What is defi and why is it such a big deal? DeFi (or defi, de fi, de-fi) is shorthand for Decentralized Finance, which is the blockchain world’s answer to classical, centralized finance you may know from your bank, credit cards, and other institutions that handle financial matters.
No defi introduction is complete without talking about cryptoloans. Cryptoloans are just like regular loans with the twin major exceptions that a) they are not secured by the government but rather rely on a computer algorithm to work, and b) they can be made by anyone to anyone.
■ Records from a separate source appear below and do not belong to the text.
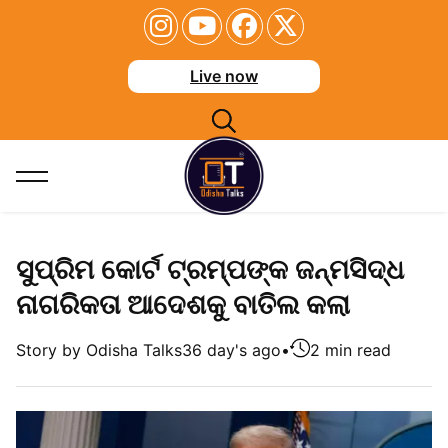
Live now
ସୁପ୍ରିମ କୋର୍ଟ ଟ୍ରମ୍ପଙ୍କ ଜନ୍ମସିଦ୍ଧ
ନାଗରିକତା ଆଦେଶକୁ ବାତିଲ କଲା
Story by Odisha Talks
36 day's ago
•
2 min read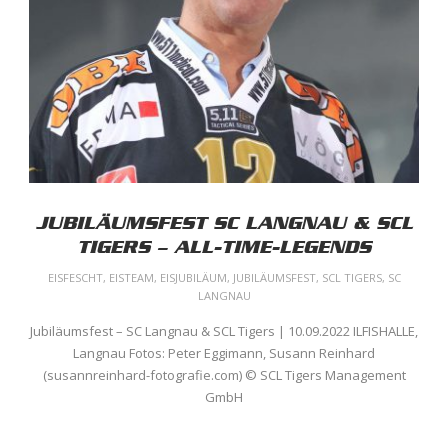
JUBILÄUMSFEST SC LANGNAU & SCL
TIGERS – ALL-TIME-LEGENDS
EISFESCHT
,
EISTEAM
,
EISJUBILÄUM
,
JUBILÄUMSFEST
,
SCL TIGERS
,
SC
LANGNAU
Jubiläumsfest – SC Langnau & SCL Tigers | 10.09.2022 ILFISHALLE,
Langnau Fotos: Peter Eggimann, Susann Reinhard
(susannreinhard-fotografie.com) © SCL Tigers Management
GmbH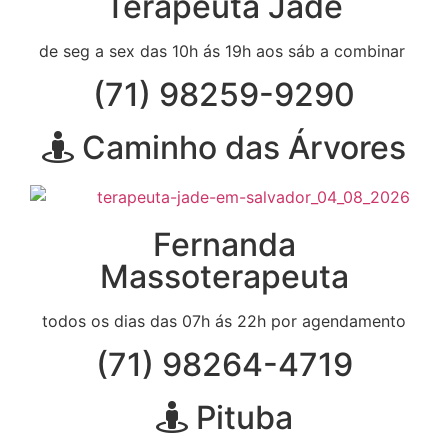
Terapeuta Jade
de seg a sex das 10h ás 19h aos sáb a combinar
(71) 98259-9290
Caminho das Árvores
Fernanda
Massoterapeuta
todos os dias das 07h ás 22h por agendamento
(71) 98264-4719
Pituba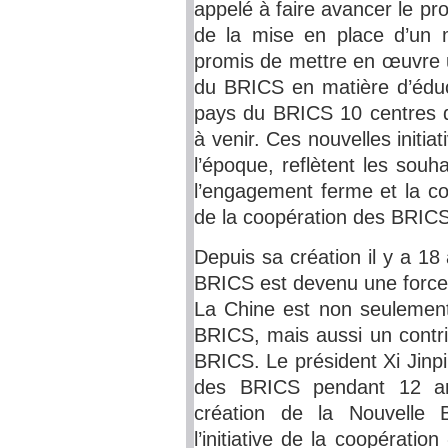
appelé à faire avancer le p
de la mise en place d’un 
promis de mettre en œuvre 
du BRICS en matière d’éduc
pays du BRICS 10 centres d
à venir. Ces nouvelles initi
l’époque, reflètent les sou
l’engagement ferme et la co
de la coopération des BRICS
Depuis sa création il y a 1
BRICS est devenu une force 
La Chine est non seulemen
BRICS, mais aussi un contri
BRICS. Le président Xi Jinp
des BRICS pendant 12 an
création de la Nouvelle
l’initiative de la coopérati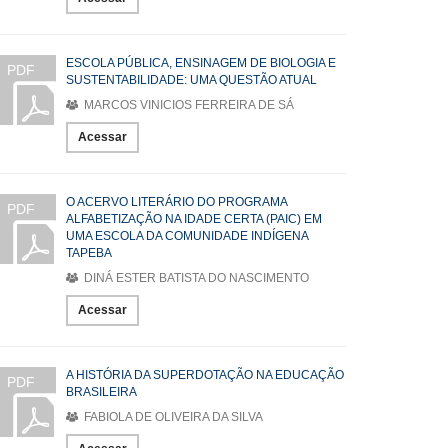
ESCOLA PÚBLICA, ENSINAGEM DE BIOLOGIA E
PDF
SUSTENTABILIDADE: UMA QUESTÃO ATUAL
MARCOS VINICIOS FERREIRA DE SÁ
Acessar
O ACERVO LITERÁRIO DO PROGRAMA
PDF
ALFABETIZAÇÃO NA IDADE CERTA (PAIC) EM
UMA ESCOLA DA COMUNIDADE INDÍGENA
TAPEBA
DINÁ ESTER BATISTA DO NASCIMENTO
Acessar
A HISTÓRIA DA SUPERDOTAÇÃO NA EDUCAÇÃO
PDF
BRASILEIRA
FABIOLA DE OLIVEIRA DA SILVA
What Is Decentralized Finance (DeFi)?
Therefore, anything that is decentralized and deals with finance can be called defi meaning that it fits the intent and function of it. In addition to above mentioned loans, it could include money transfers, credit issuance, insurance, trading, and much more.
How Does DeFi Work?
Because it is not governed by central banks or government agencies, there needs to be another mechanism that makes DeFi crypto work as intended and without exploits. The main such mechanism are smart contracts, which are collections of code that automatically execute certain actions based on various inputs. If programmed well, smart contracts can run loan issuance and repayment, fetch asset prices via oracles, and much more.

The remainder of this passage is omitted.